Go through the data from its first line and retype each line, stopping once the line containing "er adults need" has been retyped.

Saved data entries
+---+

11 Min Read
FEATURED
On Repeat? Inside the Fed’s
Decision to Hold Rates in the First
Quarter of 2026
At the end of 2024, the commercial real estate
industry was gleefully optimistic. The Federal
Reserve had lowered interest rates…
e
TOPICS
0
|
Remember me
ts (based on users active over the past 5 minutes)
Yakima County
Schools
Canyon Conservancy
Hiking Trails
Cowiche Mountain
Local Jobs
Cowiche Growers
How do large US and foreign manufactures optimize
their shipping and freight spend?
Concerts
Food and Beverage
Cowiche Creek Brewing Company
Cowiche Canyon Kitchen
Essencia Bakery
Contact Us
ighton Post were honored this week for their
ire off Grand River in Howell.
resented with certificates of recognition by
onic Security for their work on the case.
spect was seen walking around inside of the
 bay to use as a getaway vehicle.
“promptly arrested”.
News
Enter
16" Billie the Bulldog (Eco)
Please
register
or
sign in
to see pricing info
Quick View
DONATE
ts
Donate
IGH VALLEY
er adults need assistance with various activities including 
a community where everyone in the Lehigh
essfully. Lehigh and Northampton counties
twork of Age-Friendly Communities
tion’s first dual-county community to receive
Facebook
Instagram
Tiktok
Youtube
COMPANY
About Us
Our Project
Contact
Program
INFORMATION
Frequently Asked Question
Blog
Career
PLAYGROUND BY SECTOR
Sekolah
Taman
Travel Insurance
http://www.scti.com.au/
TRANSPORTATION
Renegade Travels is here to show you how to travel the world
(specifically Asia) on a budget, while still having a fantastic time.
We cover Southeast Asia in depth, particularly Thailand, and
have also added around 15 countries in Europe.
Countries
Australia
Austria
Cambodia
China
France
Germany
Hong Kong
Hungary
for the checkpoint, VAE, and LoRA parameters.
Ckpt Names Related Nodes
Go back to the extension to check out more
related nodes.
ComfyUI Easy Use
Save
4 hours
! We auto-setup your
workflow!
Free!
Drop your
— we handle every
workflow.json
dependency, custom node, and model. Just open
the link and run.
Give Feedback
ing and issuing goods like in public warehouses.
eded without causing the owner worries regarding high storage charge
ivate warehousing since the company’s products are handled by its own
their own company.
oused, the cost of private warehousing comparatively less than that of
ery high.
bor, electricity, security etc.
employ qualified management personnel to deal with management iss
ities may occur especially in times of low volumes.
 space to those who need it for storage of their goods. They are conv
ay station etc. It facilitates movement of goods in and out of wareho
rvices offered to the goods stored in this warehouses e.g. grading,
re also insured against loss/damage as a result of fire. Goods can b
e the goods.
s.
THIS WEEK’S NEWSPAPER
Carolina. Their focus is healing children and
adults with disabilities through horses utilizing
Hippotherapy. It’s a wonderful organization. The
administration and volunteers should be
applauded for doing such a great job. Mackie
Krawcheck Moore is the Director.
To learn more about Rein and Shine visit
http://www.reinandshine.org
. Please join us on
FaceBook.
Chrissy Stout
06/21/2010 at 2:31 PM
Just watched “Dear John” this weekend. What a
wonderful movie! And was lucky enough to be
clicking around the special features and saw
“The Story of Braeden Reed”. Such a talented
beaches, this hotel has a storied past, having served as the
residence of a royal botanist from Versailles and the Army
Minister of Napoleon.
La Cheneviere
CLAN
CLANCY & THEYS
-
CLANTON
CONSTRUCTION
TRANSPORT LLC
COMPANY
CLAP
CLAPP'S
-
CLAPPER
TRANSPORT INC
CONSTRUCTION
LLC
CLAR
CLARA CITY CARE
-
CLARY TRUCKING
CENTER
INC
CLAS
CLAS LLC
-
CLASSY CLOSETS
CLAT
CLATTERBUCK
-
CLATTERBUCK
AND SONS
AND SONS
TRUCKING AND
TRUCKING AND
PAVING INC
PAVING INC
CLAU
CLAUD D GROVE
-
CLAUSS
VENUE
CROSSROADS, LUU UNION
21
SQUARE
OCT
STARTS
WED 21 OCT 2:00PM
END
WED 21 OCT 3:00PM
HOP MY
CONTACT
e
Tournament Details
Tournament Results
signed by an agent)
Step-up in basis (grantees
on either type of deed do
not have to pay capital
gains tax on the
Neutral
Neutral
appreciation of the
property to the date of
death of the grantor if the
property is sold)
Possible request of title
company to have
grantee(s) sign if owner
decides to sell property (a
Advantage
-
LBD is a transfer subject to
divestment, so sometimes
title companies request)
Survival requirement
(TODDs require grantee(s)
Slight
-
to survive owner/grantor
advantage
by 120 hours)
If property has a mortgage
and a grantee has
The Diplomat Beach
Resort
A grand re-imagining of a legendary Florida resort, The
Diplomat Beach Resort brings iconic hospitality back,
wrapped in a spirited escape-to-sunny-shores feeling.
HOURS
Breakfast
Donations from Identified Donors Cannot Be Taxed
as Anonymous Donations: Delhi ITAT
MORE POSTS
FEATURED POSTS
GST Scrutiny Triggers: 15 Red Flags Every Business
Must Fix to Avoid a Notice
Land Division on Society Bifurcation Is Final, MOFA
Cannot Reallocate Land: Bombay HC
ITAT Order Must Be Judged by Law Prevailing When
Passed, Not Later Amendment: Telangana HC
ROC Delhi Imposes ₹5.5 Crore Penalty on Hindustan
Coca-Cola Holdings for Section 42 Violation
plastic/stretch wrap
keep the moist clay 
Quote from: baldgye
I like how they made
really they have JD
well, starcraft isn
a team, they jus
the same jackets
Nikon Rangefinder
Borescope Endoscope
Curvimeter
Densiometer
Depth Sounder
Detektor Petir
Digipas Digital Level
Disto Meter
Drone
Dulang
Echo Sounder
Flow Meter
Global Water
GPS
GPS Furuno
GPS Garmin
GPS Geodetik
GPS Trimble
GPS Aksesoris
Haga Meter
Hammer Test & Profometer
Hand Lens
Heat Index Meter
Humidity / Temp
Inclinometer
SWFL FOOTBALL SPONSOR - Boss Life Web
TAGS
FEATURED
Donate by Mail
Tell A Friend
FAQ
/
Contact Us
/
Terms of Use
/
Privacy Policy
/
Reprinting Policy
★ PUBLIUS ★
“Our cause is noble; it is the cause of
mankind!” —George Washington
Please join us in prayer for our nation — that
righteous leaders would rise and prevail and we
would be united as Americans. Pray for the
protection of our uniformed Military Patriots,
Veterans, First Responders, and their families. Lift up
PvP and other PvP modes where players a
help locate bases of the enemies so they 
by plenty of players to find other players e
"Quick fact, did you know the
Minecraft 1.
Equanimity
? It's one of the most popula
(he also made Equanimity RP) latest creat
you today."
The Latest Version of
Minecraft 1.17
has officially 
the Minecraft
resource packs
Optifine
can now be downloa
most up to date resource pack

+---+

SOLUTION TO THIS PROBLEM.
11 Min Read
FEATURED
On Repeat? Inside the Fed’s
Decision to Hold Rates in the First
Quarter of 2026
At the end of 2024, the commercial real estate
industry was gleefully optimistic. The Federal
Reserve had lowered interest rates…
e
TOPICS
0
|
Remember me
ts (based on users active over the past 5 minutes)
Yakima County
Schools
Canyon Conservancy
Hiking Trails
Cowiche Mountain
Local Jobs
Cowiche Growers
How do large US and foreign manufactures optimize
their shipping and freight spend?
Concerts
Food and Beverage
Cowiche Creek Brewing Company
Cowiche Canyon Kitchen
Essencia Bakery
Contact Us
ighton Post were honored this week for their
ire off Grand River in Howell.
resented with certificates of recognition by
onic Security for their work on the case.
spect was seen walking around inside of the
 bay to use as a getaway vehicle.
“promptly arrested”.
News
Enter
16" Billie the Bulldog (Eco)
Please
register
or
sign in
to see pricing info
Quick View
DONATE
ts
Donate
IGH VALLEY
er adults need assistance with various activities including 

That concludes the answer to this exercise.